Task = Print each entry again exactly as written, and keep the pictures out.

┄┄┄┄┄┄┄┄┄┄

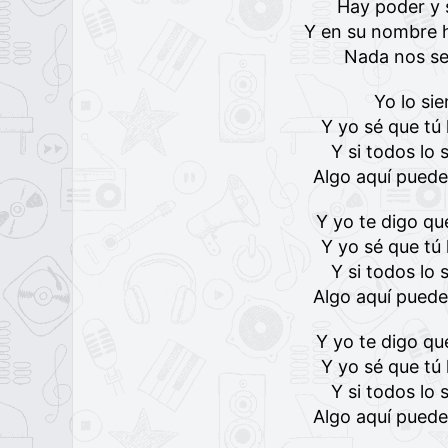
Hay poder y 
Y en su nombre h
Nada nos se
Yo lo si
Y yo sé que tú 
Y si todos lo
Algo aquí pued
Y yo te digo qu
Y yo sé que tú 
Y si todos lo
Algo aquí pued
Y yo te digo qu
Y yo sé que tú 
Y si todos lo
Algo aquí pued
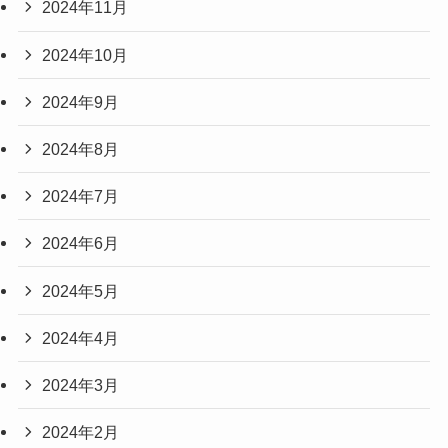
2024年11月
2024年10月
2024年9月
2024年8月
2024年7月
2024年6月
2024年5月
2024年4月
2024年3月
2024年2月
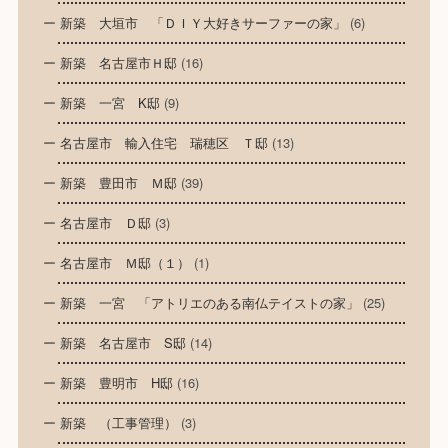
新築 大垣市 「ＤＩＹ大好きサーファーの家」
(6)
新築 名古屋市Ｈ邸
(16)
新築 一宮 K邸
(9)
名古屋市 輸入住宅 瑞穂区 Ｔ邸
(13)
新築 豊田市 Ｍ邸
(39)
名古屋市 Ｄ邸
(3)
名古屋市 Ｍ邸（１）
(1)
新築 一宮 「アトリエのある南仏テイストの家」
(25)
新築 名古屋市 S邸
(14)
新築 豊明市 H邸
(16)
新築 （工事管理）
(3)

┄┄┄┄┄┄┄┄┄┄

Written reply =
Hay poder y 
Y en su nombre h
Nada nos se
Yo lo si
Y yo sé que tú 
Y si todos lo
Algo aquí pued
Y yo te digo qu
Y yo sé que tú 
Y si todos lo
Algo aquí pued
Y yo te digo qu
Y yo sé que tú 
Y si todos lo
Algo aquí pued
2024年11月
2024年10月
2024年9月
2024年8月
2024年7月
2024年6月
2024年5月
2024年4月
2024年3月
2024年2月
新築 大垣市 「ＤＩＹ大好きサーファーの家」
(6)
新築 名古屋市Ｈ邸
(16)
新築 一宮 K邸
(9)
名古屋市 輸入住宅 瑞穂区 Ｔ邸
(13)
新築 豊田市 Ｍ邸
(39)
名古屋市 Ｄ邸
(3)
名古屋市 Ｍ邸（１）
(1)
新築 一宮 「アトリエのある南仏テイストの家」
(25)
新築 名古屋市 S邸
(14)
新築 豊明市 H邸
(16)
新築 （工事管理）
(3)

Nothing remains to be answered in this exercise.